On Friday, Jan. 11, researchers from Grand Valley State University and Tulane University teamed up with Blue Cross Blue Shield to present healthcare-related trends and costs at the 10th Annual West Michigan Health Care Economic Forecast at the Eberhard Center on GVSU’s Pew Grand Rapids Campus.
The discussion had an approximate total attendance of 500, with another 100 people viewing the event via online video streaming. The event took place from 8 to 9:45 a.m. and was sponsored by GVSU’s Office of the Vice Provost for Health.
The overall goal of the event was “to monitor trends in health care use and expenditures and to target areas where focused effort could improve the health of the population,” said Assistant Professor of Public Health and Tropical Medicine at Tulane Kevin Callison.
A multitude of health trends were discussed and predicted at the event, three of which were smoking rates, obesity and alcohol consumption across both the west Michigan region and the Detroit region.
“Focusing on the smoking rates, we find that the smoking rate in the Detroit region has remained fairly constant and above the national average, but that there has been a positive downward trend in the smoking rate within the west Michigan region,” said Sebastian Linde, an economics faculty member from GVSU’s Seidman College of Business.
In terms of obesity, Callison said that about 30 percent of adults in the Grand Rapids area are obese, compared to roughly 33 percent in the Detroit area.
Linde and Callison presented the Health Check, an analysis of health care access, risk factors and demographic data from Kent, Ottawa, Allegan and Muskegan counties.
“The Health Check report covered education and job growth in the medical industry, trends in medical patents, demographic changes across the state of Michigan, a health care overview of population health risk factors and access to care measures across west Michigan and the Detroit region,” Linde said.
According to Linde, the Health Check report had “a number of surprising results.” He explained that as of recent, “we have witnessed more people get access to health insurance across both the west Michigan region and the Detroit region.”
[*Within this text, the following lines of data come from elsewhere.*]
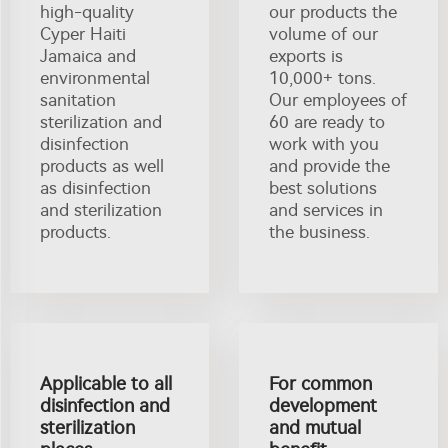
high-quality
our products the
Cyper Haiti
volume of our
Jamaica and
exports is
environmental
10,000+ tons.
sanitation
Our employees of
sterilization and
60 are ready to
disinfection
work with you
products as well
and provide the
as disinfection
best solutions
and sterilization
and services in
products.
the business.
Applicable to all
For common
disinfection and
development
sterilization
and mutual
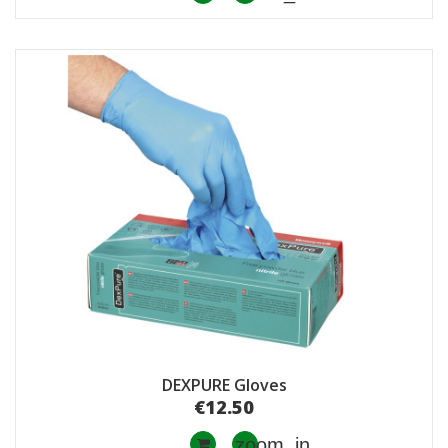
DEXPURE Gloves
€12.50
zoom_in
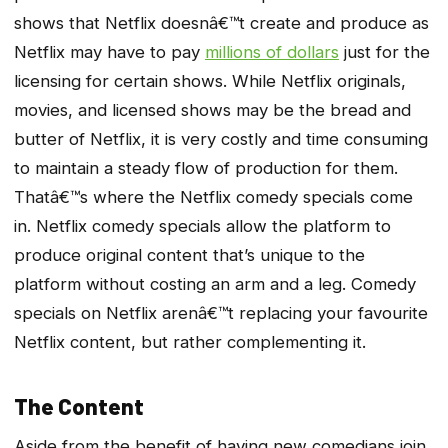
shows that Netflix doesnâ€™t create and produce as
Netflix may have to pay
millions of dollars
just for the
licensing for certain shows. While Netflix originals,
movies, and licensed shows may be the bread and
butter of Netflix, it is very costly and time consuming
to maintain a steady flow of production for them.
Thatâ€™s where the Netflix comedy specials come
in. Netflix comedy specials allow the platform to
produce original content that’s unique to the
platform without costing an arm and a leg. Comedy
specials on Netflix arenâ€™t replacing your favourite
Netflix content, but rather complementing it.
The Content
Aside from the benefit of having new comedians join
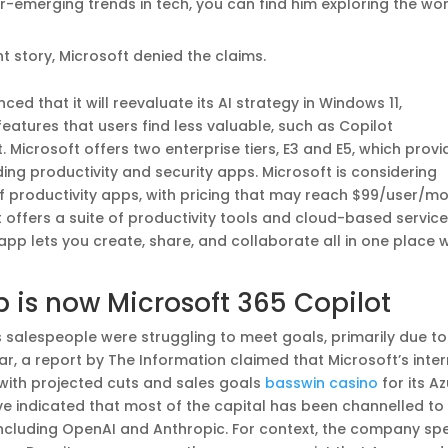
r-emerging trends in tech, you can find him exploring the wo
t story, Microsoft denied the claims.
ed that it will reevaluate its AI strategy in Windows 11,
eatures that users find less valuable, such as Copilot
. Microsoft offers two enterprise tiers, E3 and E5, which provi
uding productivity and security apps. Microsoft is considering
 of productivity apps, with pricing that may reach $99/user/mo
t offers a suite of productivity tools and cloud-based servic
app lets you create, share, and collaborate all in one place w
p is now Microsoft 365 Copilot
s salespeople were struggling to meet goals, primarily due to
ar, a report by The Information claimed that Microsoft’s inter
 with projected cuts and sales goals
basswin casino
for its A
ve indicated that most of the capital has been channelled to
 including OpenAI and Anthropic. For context, the company sp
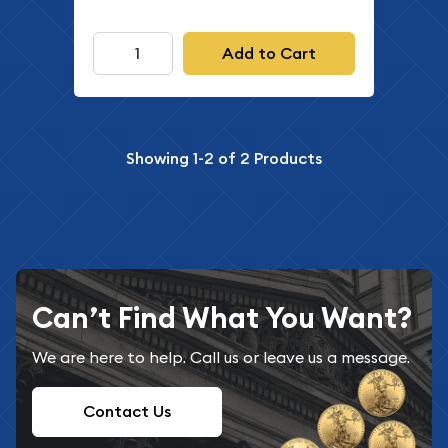
Add to Cart
Showing
1-2
of
2
Products
Can’t Find What You Want?
We are here to help. Call us or leave us a message.
Contact Us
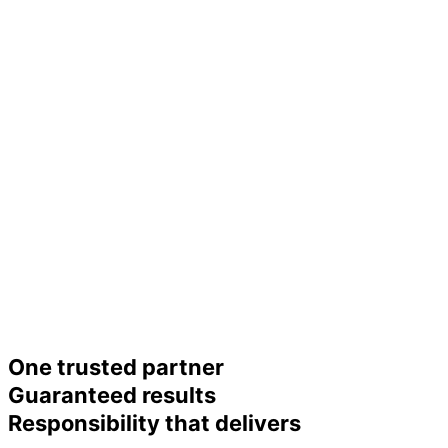
One trusted partner
Guaranteed results
Responsibility that delivers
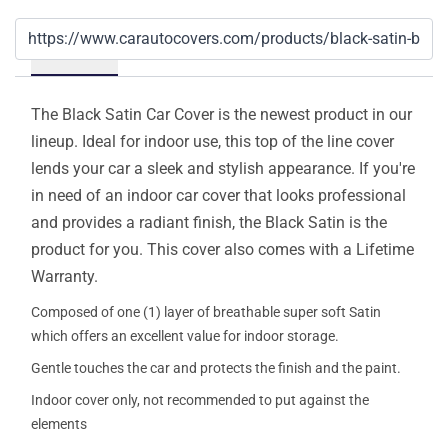
Details
The Black Satin Car Cover is the newest product in our
lineup. Ideal for indoor use, this top of the line cover
lends your car a sleek and stylish appearance. If you're
in need of an indoor car cover that looks professional
and provides a radiant finish, the Black Satin is the
product for you. This cover also comes with a Lifetime
Warranty.
Composed of one (1) layer of breathable super soft Satin
which offers an excellent value for indoor storage.
Gentle touches the car and protects the finish and the paint.
Indoor cover only, not recommended to put against the
elements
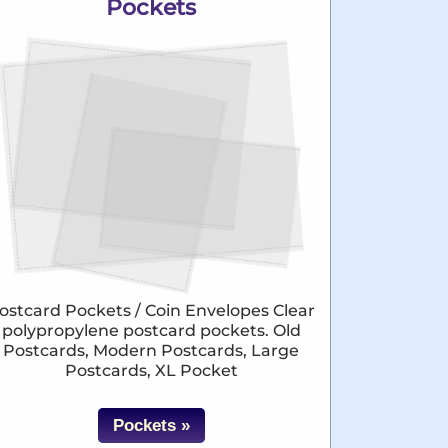
Pockets
ostcard Pockets / Coin Envelopes Clear
polypropylene postcard pockets. Old
Postcards, Modern Postcards, Large
Postcards, XL Pocket
Pockets »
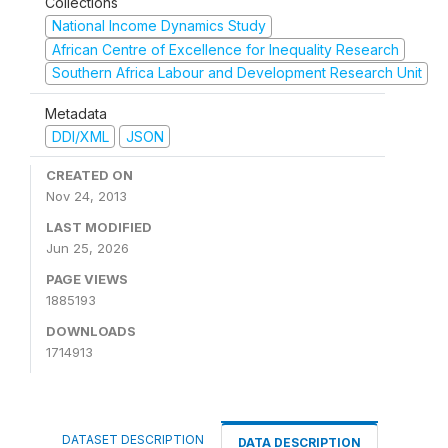
Collections
National Income Dynamics Study
African Centre of Excellence for Inequality Research
Southern Africa Labour and Development Research Unit
Metadata
DDI/XML
JSON
CREATED ON
Nov 24, 2013
LAST MODIFIED
Jun 25, 2026
PAGE VIEWS
1885193
DOWNLOADS
1714913
DATASET DESCRIPTION
DATA DESCRIPTION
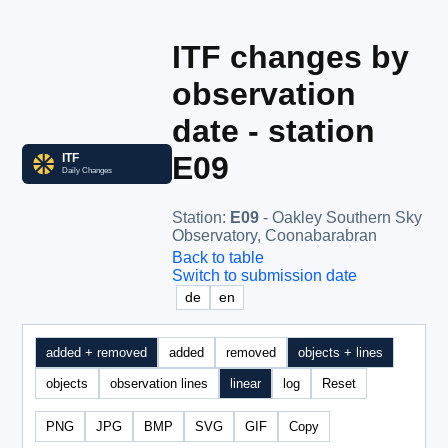
ITF changes by
observation
date - station
E09
Station
:
E09
- Oakley Southern Sky
Observatory, Coonabarabran
Back to table
Switch to submission date
de
en
added + removed
added
removed
objects + lines
objects
observation lines
linear
log
Reset
PNG
JPG
BMP
SVG
GIF
Copy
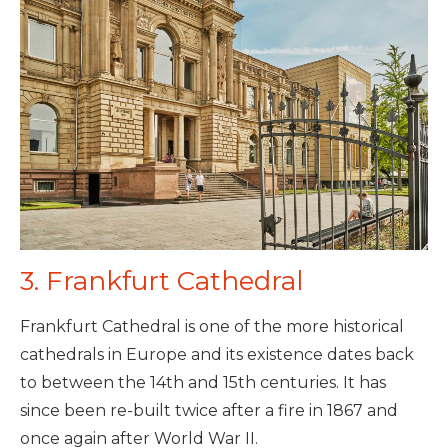
3. Frankfurt Cathedral
Frankfurt Cathedral is one of the more historical
cathedrals in Europe and its existence dates back
to between the 14th and 15th centuries. It has
since been re-built twice after a fire in 1867 and
once again after World War II.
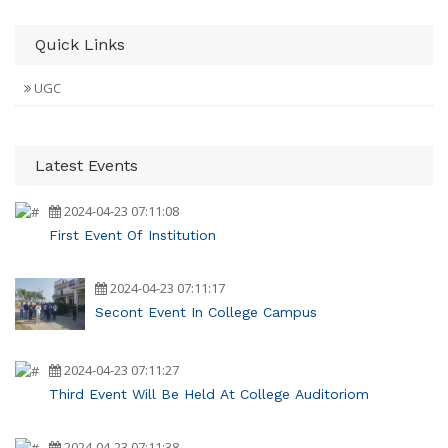
Quick Links
UGC
Latest Events
2024-04-23 07:11:08
First Event Of Institution
2024-04-23 07:11:17
Secont Event In College Campus
2024-04-23 07:11:27
Third Event Will Be Held At College Auditoriom
2024-04-23 07:11:38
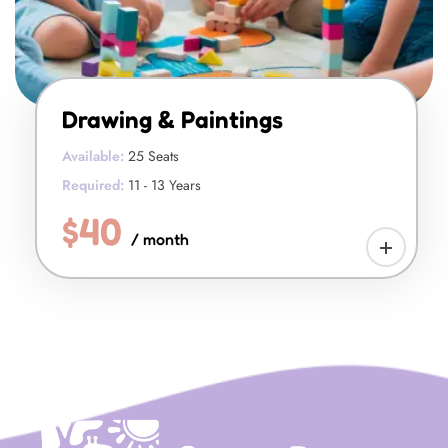
Drawing & Paintings
Available:
25 Seats
Required:
11 - 13 Years
$40
/ month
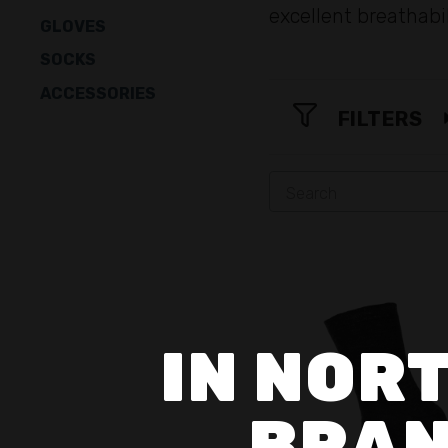
excellent breathabi
GLOVES
SOCKS
ACCESSORIES
FILTERS
IN NORT
BRAN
Callison said, “We’re beginning to see the effects of increased insurance coverage as people report improved access to care, reduced cost-related barriers, and an increase in utilization.”
Linde noted that despite the increase in insurance coverage, there isn’t a clear, positive correlation in a healthier public.
“We have seen more people report having a primary health care provider and [have] seen more individuals seek preventive care, yet we do not find that people’s self-reported health status has improved much across either of the two regions,” Linde said.
“Legislation plays a key role in the expansion of insurance, which is the first step toward raising the reported health status,” Callison said. “Because of the Affordable Care Act and the 2014 Medicaid expansion, the uninsurance rate in Michigan has fallen over the last few years and is at an all-time low.”
With regards to health care costs, Linde said that the presentations came to the overall conclusion that in patients with key conditions, their expenditures have increased.
“Across six chronic conditions (asthma, CAD, depression, diabetes, hyperlipidemia, (and) low back pain) we find that expenditures per patient (on average) are higher within the Detroit region than in the west Michigan (KOMA counties),” Linde said.
In regards to those conditions, Callison said they are still being monitored for long-term research.
“We’ve continued to monitor health expenditures for those diagnosed with a chronic condition, and after several years of expenditure growth, spending on chronic conditions fell slightly from 2016 to 2017,” Callison said.